6. Your Rights (GDPR)
You have the following rights regarding your personal data:
Right to Access
You can export all your data at any time via Settings → Export Data. You will receive a JSON file with all your information.
Right to Rectification
You can update your profile, preferences, and settings at any time via the Settings page.
Right to Erasure ("Right to be Forgotten")
You can delete your account at any time via Settings → Delete Account. This will:
- Permanently delete all your personal data
- Remove all generated devotionals
- Cancel any active subscriptions
- Cannot be undone
Right to Data Portability
The export function provides your data in a machine-readable JSON format that can be transferred to another service.
Right to Object
You can object to processing based on legitimate interests by contacting us.
Right to Withdraw Consent
You can withdraw consent at any time by:
- Disabling email notifications (Settings)
- Deleting optional preference fields
- Deleting your account entirely
Right to Lodge a Complaint
If you believe we have violated your privacy rights, you can file a complaint with your local data protection authority:
7. Data Security
We implement security measures including:
- Encryption: Data encrypted in transit (HTTPS/TLS) and at rest
- Access controls: Row-level security (RLS) in database
- Authentication: Secure login via Supabase Auth
- Monitoring: Logging and alerting for suspicious activity
8. Cookies & Tracking
We use minimal, strictly necessary cookies:
- Authentication cookies: Required for login sessions (cannot be disabled)
- Language preference cookie (preferred_locale): Stores your selected UI language.

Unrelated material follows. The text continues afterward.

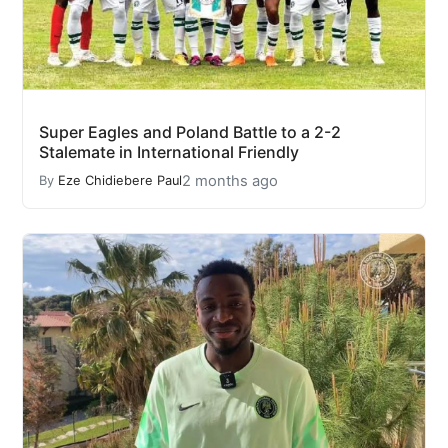
Super Eagles and Poland Battle to a 2-2
Stalemate in International Friendly
2 months ago
By
Eze Chidiebere Paul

This is a strictly necessary functional cookie under the ePrivacy Directive and does not require a cookie consent banner.
- No advertising, analytics, or tracking cookies
9. Children's Privacy
The Service is not intended for children under 16 years old. We do not knowingly collect data from users under 16.
If you are under 16, do not use this Service. If we discover we have collected data from a user under 16, we will delete it promptly.
10. Privacy by Design
We recommend you follow these privacy best practices when using the Service:
✅ Good Privacy Practices
- Use general terms: "grief" not "my daughter Emma's death"
- Avoid identifying details: "chronic illness" not "stage 3 cancer"
- No names or places: "career transition" not "I left Google"
- Keep it broad: "new parent" not "my 6-month-old son Noah"
11. Changes to Privacy Policy
We may update this Privacy Policy from time to time. Material changes will be notified via:
- Email notification to registered users
- In-app notification on next login
- Updated "Last Updated" date at the top of this page
12. Contact Us
For privacy-related questions or to exercise your rights:
Email: support@tailoreddevotional.com
Subject line: "Privacy Request" or "GDPR Request"
We will respond within 30 days as required by GDPR.
By using Tailored Devotional, you acknowledge that you have read and understood this Privacy Policy.